# TesiproV Vignette

This document describes how the TesiproV package can be used. The package was developed as part of the “TesiproV” research project (sponsored by BMWi, the German Federal Ministry for Economic Affairs and Energy) and is used for the probabilistic safety assessment of structural components and systems. The source code of the package is freely available as open source.

# Introduction

In structural engineering, reliability can be seen as a probabilistic measure of assurance of safe performance. The safety level of a structural component or system is expressed by a reliability index, which is normally accepted as a measure of failure probability. To evaluate such safety level, the theory of structural reliability is applied by means of the following verification of inequality: Ed ≤ Rd. Here Ed is the design value of internal forces at the structural component being analysed and Rd is the corresponding design value of resistance. The quantification of Ed and Rd, and consequently, the quantification of the safety margin of a structural component or system, is possible through the so-called “limit states”. A limit state is a boundary between the desired and undesired performance of a structural component or system. This boundary is often mathematically represented by a “limit state function” (LSF), which is physically modeled by a set of so-called basic random variables Xi.
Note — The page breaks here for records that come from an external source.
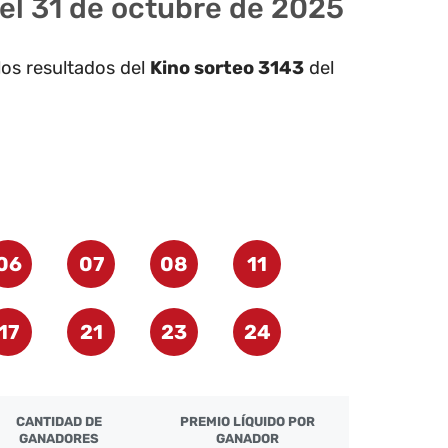
del 31 de octubre de 2025
los resultados del
Kino sorteo 3143
del
06
07
08
11
17
21
23
24
CANTIDAD DE
PREMIO LÍQUIDO POR
GANADORES
GANADOR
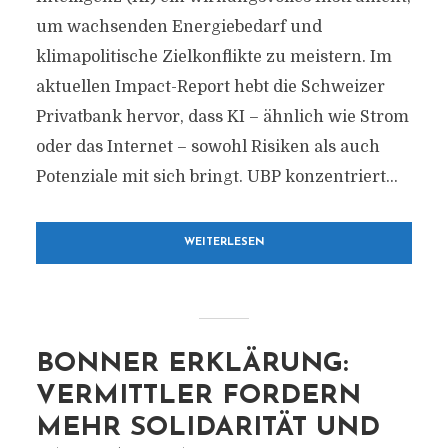
um wachsenden Energiebedarf und
klimapolitische Zielkonflikte zu meistern. Im
aktuellen Impact-Report hebt die Schweizer
Privatbank hervor, dass KI – ähnlich wie Strom
oder das Internet – sowohl Risiken als auch
Potenziale mit sich bringt. UBP konzentriert...
WEITERLESEN
BONNER ERKLÄRUNG:
VERMITTLER FORDERN
MEHR SOLIDARITÄT UND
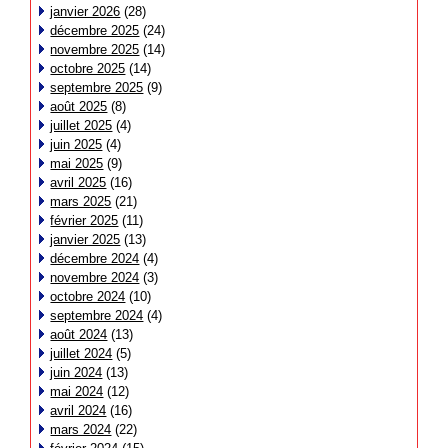
janvier 2026
(28)
décembre 2025
(24)
novembre 2025
(14)
octobre 2025
(14)
septembre 2025
(9)
août 2025
(8)
juillet 2025
(4)
juin 2025
(4)
mai 2025
(9)
avril 2025
(16)
mars 2025
(21)
février 2025
(11)
janvier 2025
(13)
décembre 2024
(4)
novembre 2024
(3)
octobre 2024
(10)
septembre 2024
(4)
août 2024
(13)
juillet 2024
(5)
juin 2024
(13)
mai 2024
(12)
avril 2024
(16)
mars 2024
(22)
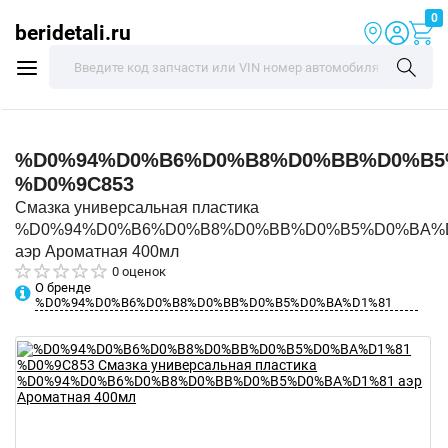
0
beridetali.ru
%D0%94%D0%B6%D0%B8%D0%BB%D0%B5
%D0%9C853
Смазка универсальная пластика
%D0%94%D0%B6%D0%B8%D0%BB%D0%B5%D0%BA%
аэр Ароматная 400мл
0 оценок
О бренде
%D0%94%D0%B6%D0%B8%D0%BB%D0%B5%D0%BA%D1%81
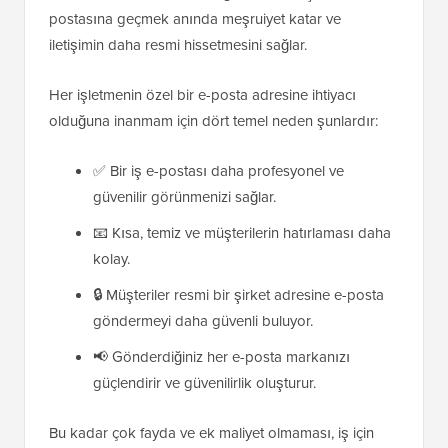
postasına geçmek anında meşruiyet katar ve
iletişimin daha resmi hissetmesini sağlar.
Her işletmenin özel bir e-posta adresine ihtiyacı
olduğuna inanmam için dört temel neden şunlardır:
✅ Bir iş e-postası daha profesyonel ve
güvenilir görünmenizi sağlar.
📧 Kısa, temiz ve müşterilerin hatırlaması daha
kolay.
🔒 Müşteriler resmi bir şirket adresine e-posta
göndermeyi daha güvenli buluyor.
📢 Gönderdiğiniz her e-posta markanızı
güçlendirir ve güvenilirlik oluşturur.
Bu kadar çok fayda ve ek maliyet olmaması, iş için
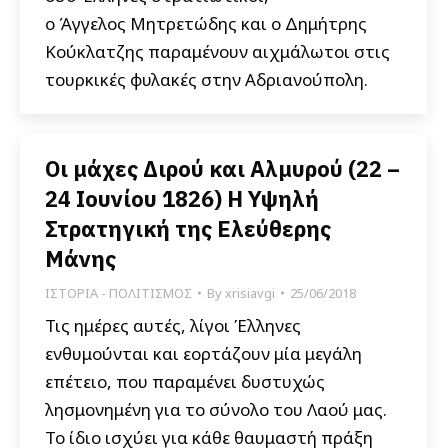
ο Άγγελος Μητρετώδης και ο Δημήτρης
Κούκλατζης παραμένουν αιχμάλωτοι στις
τουρκικές φυλακές στην Αδριανούπολη.
Οι μάχες Διρού και Αλμυρού (22 –
24 Ιουνίου 1826) Η Υψηλή
Στρατηγική της Ελεύθερης
Μάνης
ΙΣΤΟΡΙΑ - ΠΟΛΙΤΙΣΜΟΣ
By
xrisiavgi
25/06/2018
Τις ημέρες αυτές, λίγοι Έλληνες
ενθυμούνται και εορτάζουν μία μεγάλη
επέτειο, που παραμένει δυστυχώς
λησμονημένη για το σύνολο του Λαού μας.
Το ίδιο ισχύει για κάθε θαυμαστή πράξη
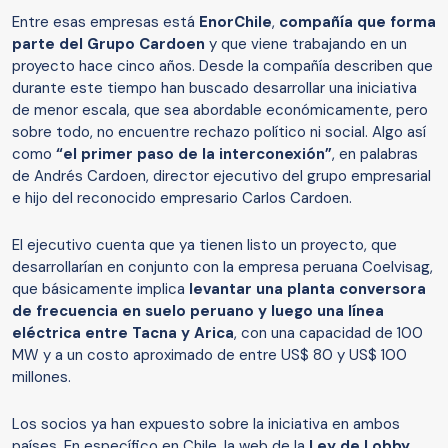
Entre esas empresas está
EnorChile
,
compañía que forma
parte del Grupo Cardoen
y que viene trabajando en un
proyecto hace cinco años. Desde la compañía describen que
durante este tiempo han buscado desarrollar una iniciativa
de menor escala, que sea abordable económicamente, pero
sobre todo, no encuentre rechazo político ni social. Algo así
como
“el primer paso de la interconexión”
, en palabras
de Andrés Cardoen, director ejecutivo del grupo empresarial
e hijo del reconocido empresario Carlos Cardoen.
El ejecutivo cuenta que ya tienen listo un proyecto, que
desarrollarían en conjunto con la empresa peruana Coelvisag,
que básicamente implica
levantar una planta conversora
de frecuencia en suelo peruano y luego una línea
eléctrica entre Tacna y Arica
, con una capacidad de 100
MW y a un costo aproximado de entre US$ 80 y US$ 100
millones.
Los socios ya han expuesto sobre la iniciativa en ambos
países. En específico en Chile, la web de la
Ley de Lobby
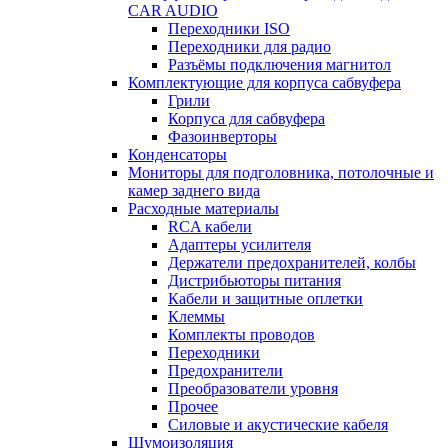
CAR AUDIO
Переходники ISO
Переходники для радио
Разъёмы подключения магнитол
Комплектующие для корпуса сабвуфера
Грили
Корпуса для сабвуфера
Фазоинверторы
Конденсаторы
Мониторы для подголовника, потолочные и
камер заднего вида
Расходные материалы
RCA кабели
Адаптеры усилителя
Держатели предохранителей, колбы
Дистрибьюторы питания
Кабели и защитные оплетки
Клеммы
Комплекты проводов
Переходники
Предохранители
Преобразователи уровня
Прочее
Силовые и акустические кабеля
Шумоизоляция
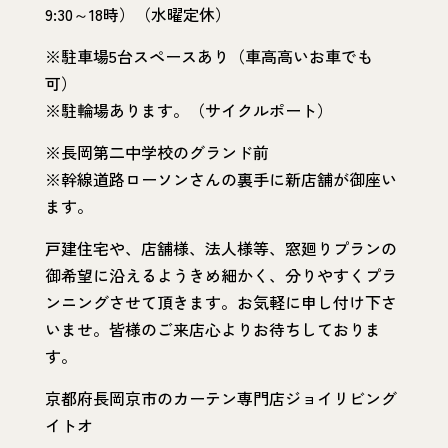
9:30～18時）（水曜定休）
※駐車場5台スペースあり（車高高いお車でも
可）
※駐輪場あります。（サイクルポート）
※長岡第二中学校のグランド前
※幹線道路ローソンさんの裏手に新店舗が御座い
ます。
戸建住宅や、店舗様、法人様等、窓廻りプランの
御希望に沿えるようきめ細かく、分りやすくプラ
ンニングさせて頂きます。お気軽に申し付け下さ
いませ。皆様のご来店心よりお待ちしておりま
す。
京都府長岡京市のカーテン専門店ジョイリビング
イトオ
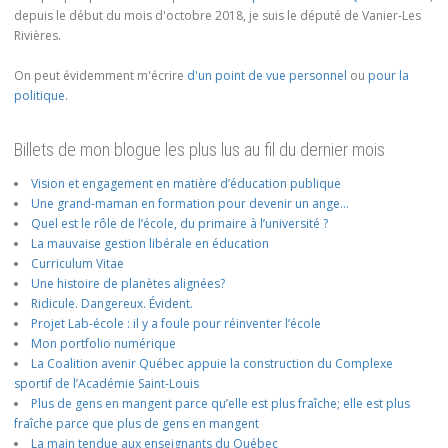
depuis le début du mois d'octobre 2018, je suis le député de Vanier-Les
Rivières.
On peut évidemment m'écrire
d'un point de vue personnel
ou
pour la
politique
.
Billets de mon blogue les plus lus au fil du dernier mois
Vision et engagement en matière d’éducation publique
Une grand-maman en formation pour devenir un ange…
Quel est le rôle de l’école, du primaire à l’université ?
La mauvaise gestion libérale en éducation
Curriculum Vitae
Une histoire de planètes alignées?
Ridicule. Dangereux. Évident.
Projet Lab-école : il y a foule pour réinventer l’école
Mon portfolio numérique
La Coalition avenir Québec appuie la construction du Complexe
sportif de l’Académie Saint-Louis
Plus de gens en mangent parce qu’elle est plus fraîche; elle est plus
fraîche parce que plus de gens en mangent
La main tendue aux enseignants du Québec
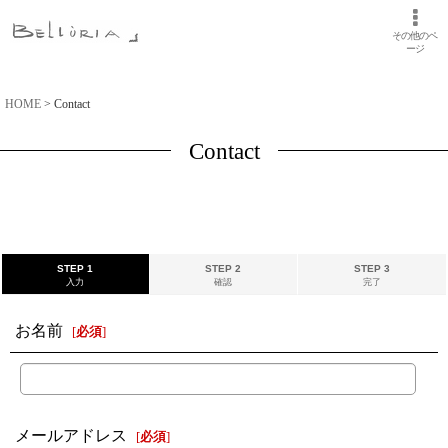
その他のペ
ージ
HOME
>
Contact
Contact
STEP 1
STEP 2
STEP 3
入力
確認
完了
お名前
[
必須
]
メールアドレス
[
必須
]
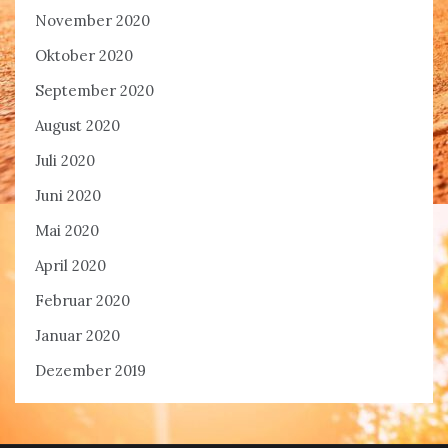
November 2020
Oktober 2020
September 2020
August 2020
Juli 2020
Juni 2020
Mai 2020
April 2020
Februar 2020
Januar 2020
Dezember 2019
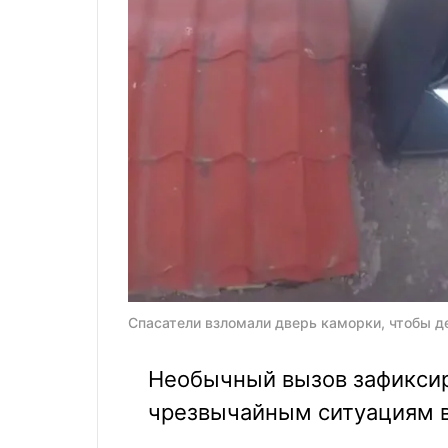
Спасатели взломали дверь каморки, чтобы д
Необычный вызов зафиксир
чрезвычайным ситуациям в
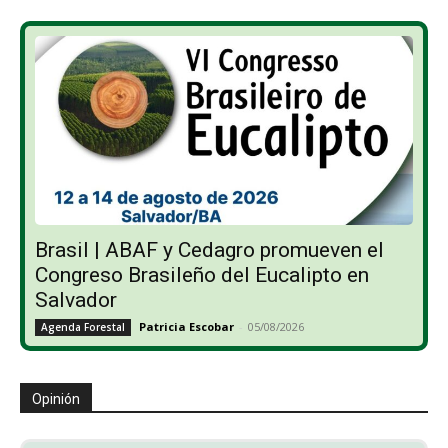
Brasil | ABAF y Cedagro promueven el
Congreso Brasileño del Eucalipto en
Salvador
Patricia Escobar
-
05/08/2026
Agenda Forestal
Opinión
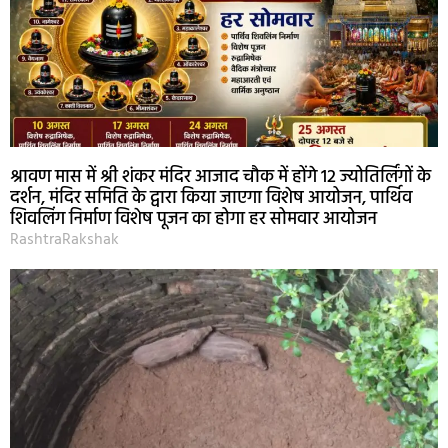
श्रावण मास में श्री शंकर मंदिर आजाद चौक में होंगे 12 ज्योतिर्लिंगों के
दर्शन, मंदिर समिति के द्वारा किया जाएगा विशेष आयोजन, पार्थिव
शिवलिंग निर्माण विशेष पूजन का होगा हर सोमवार आयोजन
RashtraRakshak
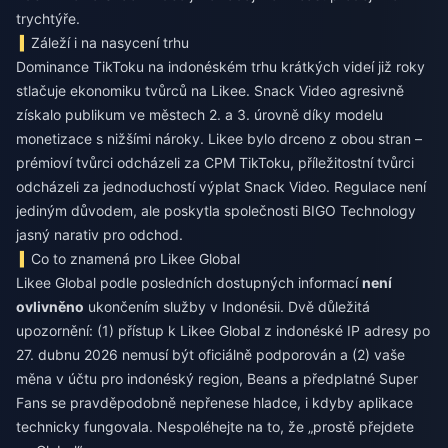
trychtýře.
Záleží i na nasycení trhu
Dominance TikToku na indonéském trhu krátkých videí již roky
stlačuje ekonomiku tvůrců na Likee. Snack Video agresivně
získalo publikum ve městech 2. a 3. úrovně díky modelu
monetizace s nižšími nároky. Likee bylo drceno z obou stran –
prémioví tvůrci odcházeli za CPM TikToku, příležitostní tvůrci
odcházeli za jednoduchostí výplat Snack Video. Regulace není
jediným důvodem, ale poskytla společnosti BIGO Technology
jasný narativ pro odchod.
Co to znamená pro Likee Global
Likee Global podle posledních dostupných informací
není
ovlivněno
ukončením služby v Indonésii. Dvě důležitá
upozornění: (1) přístup k Likee Global z indonéské IP adresy po
27. dubnu 2026 nemusí být oficiálně podporován a (2) vaše
měna v účtu pro indonéský region, Beans a předplatné Super
Fans se pravděpodobně nepřenese hladce, i kdyby aplikace
technicky fungovala. Nespoléhejte na to, že „prostě přejdete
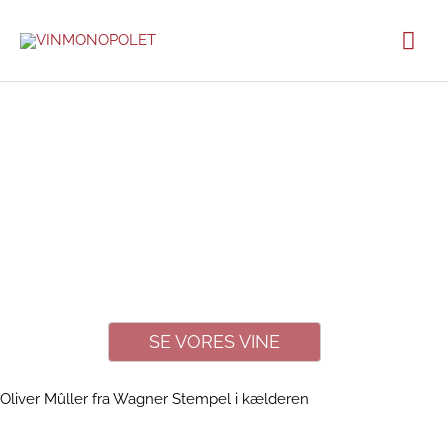
Gå
Hov
til
indholdet
SE VORES VINE
Oliver Mûller fra Wagner Stempel i kælderen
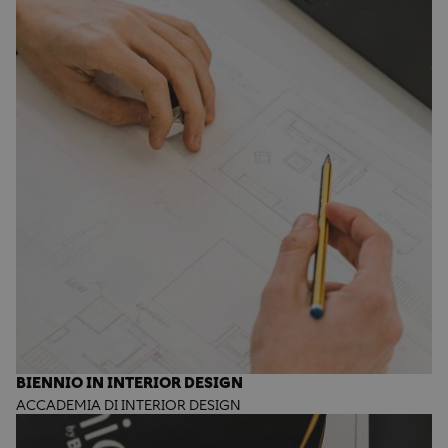
BIENNIO IN INTERIOR DESIGN
ACCADEMIA DI INTERIOR DESIGN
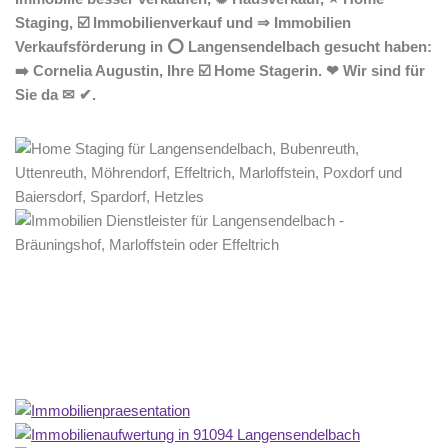
Staging, ☑️ Immobilienverkauf und ⇒ Immobilien
Verkaufsförderung in ⭕ Langensendelbach gesucht haben:
➡️ Cornelia Augustin, Ihre ☑️ Home Stagerin. ❤ Wir sind für
Sie da ✉ ✔.
Home Stagerin
Dienstleistungen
This package enables the definition of limit state functions and the respective basic random variables affecting the terms Ed and Rd, and allows for the subsequent quantification of the safety margin by means of various reliability assessment methods.
The results derived from these methods support a final evaluation of the safety margin of a structural component or system on the basis of normalized values.

# Installation

The TesiproV package can be installed from the CRAN network:

#install.package("TesiproV")
library(TesiproV)

# Elements of the model

## Basics

A basic random variable is a stochastic model of a quantity/value used in limit state functions. The stochastic model is described by a distribution function and the respective parameters. Such parameters influence the characteristics of the function. Usually one parameter shifts the position of the high point and another parameter shifts the width of the high point. It shall be noted that multiparameter distribution functions are also available. The position and the width can be described by the respective moment statistics (i.e., expected value and standard deviation). Normally, transformation equations are available to derive appropriate moment statistics and remaining input parameters for the following distribution types:

Normal distribution (norm) Lognormal distribution (lnorm) Gumbel distribution (gumbel) (Package: EVD) Gamma distribution (gamma) *Weibull distribution (weibull)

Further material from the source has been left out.